The Chimera high-power mid-IR OPCPA laser system.

Title: The Chimera high-power mid-IR OPCPA laser system.

Type: Experimental 80%, computational 20%

Funding: EPSRC DTA with DSTL top-up (UK nationality required).

Supervisors: Dr Stuart Mangles and Professor Roland Smith

Description: We are developing a new and unique type of mid infrared laser system based on "Optical Parametric Chirped Pulse Amplification" (OPCPA) as part of a large UK-US collaboration funded by DSTL, EPSRC and the US AFOSR.  CPA is an elegant temporal stretch-compression technique that allows short pulses to be amplified to high energy without destroying the laser system, while optical parametric amplification (OPA) involves instantaneous transfer of energy from one laser beam to another.  OPA has the advantage of very high gain, low noise and huge bandwidth compared to "traditional" laser amplifiers.  It also allows access to laser wavelengths from 2-10 microns where it is very difficult to find a "traditional" laser material.
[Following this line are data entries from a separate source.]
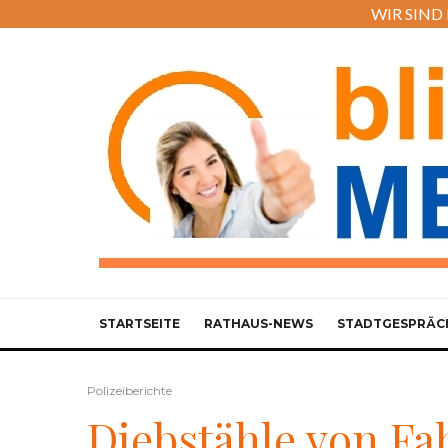
WIR SIND M
STARTSEITE
RATHAUS-NEWS
STADTGESPRÄC
Polizeiberichte
Diebstähle von F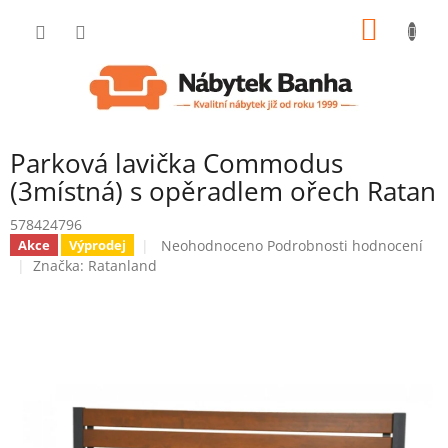
Přejít
NÁKUP
na
obsah
KOŠÍK
Parková lavička Commodus
(3místná) s opěradlem ořech Ratan
578424796
Průměrné
Neohodnoceno
Podrobnosti hodnocení
Akce
Výprodej
hodnocení
Značka:
Ratanland
produktu
je
0,0
z
5
hvězdiček.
Our new Chimera laser combines the CPA and OPA techniques and will deliver multiple ultra-short light pulses to experiments including laser particle acceleration systems.  Here moving to longer wavelengths offers some very attractive benefits as there is a strong l2 scaling of the energy an electron can acquire from the light field.  The PhD will involve a combination of innovative laser development, characterisation of ultra-short light pulses (including the development of new instruments) and use of mid-IR light pulses in experiments.  Laser acceleration work will likely include campaigns at both Imperial and at some of our US collaborators laboratories.

Ultra-high contrast multi-terawatt laser systems.

Title: Ultra-high contrast multi-terawatt laser systems.
Type: Experimental 80%, computational 20%
Funding: EPSRC industrial CASE with AWE (UK nationality required).  We are now recruiting for a student to start in October 2018.  
Supervisor: Professor Roland Smith
Description:  Current generation short-pulse, high-power laser systems can deliver peak powers in the terawatt (1012W) to petawatt (1015W) range and are used to probe and drive a very broad range of exotic processes including laser particle acceleration and laboratory simulations of supernova explosions and astrophysical jet formation.  These lasers use a technique called Chirped Pulse Amplification (CPA) to stretch, amplify and compress a light pulse in time to avoid destroying the system.  However this temporal manipulation also introduces subtle and unwanted effects that result in "low power" light a million or more times or less bright than the "main" pulse arriving on target early in time.  This can cause catastrophic changes to experiments, for example destroying a fragile target before the "real" experiment can begin.
This project will identify sources of optical scatter, optical noise and temporal distortion in large CPA laser systems (particularly from diffraction gratings), characterise laser pre-pulse over ~11 orders of magnitude in intensity, and develop new methods of reducing pre-pulse.  Experimental work will be based around "Cerberus" at Imperial, the UK's largest University based laser system.  Cerberus is used for both development and testing of advanced laser concepts, and drives a broad range of experimental plasma physics campaigns.  These include both stand-alone laser-plasma interaction and X-ray generation experiments and work in conjunction with the world's largest open access Z-Pinch MAGPIE.  Cerberus is a "hybrid" multi-beam system that utilises large aperture flashlamp pumped Nd:Glass based power amplifiers.  To extract the best performance from these very powerful amplifiers we couple them to an advanced "optical parametric chirped pulse amplification" (OPCPA) front end.
The project will involve collaborations with laser physicists from the UK's major National Facilities, the Rutherford Appleton laboratory and AWE Aldermaston.  Working as a multi-institute consortium we will have a much more leverage when persuading major grating manufacturers to create new and unique types of low-scatter optics.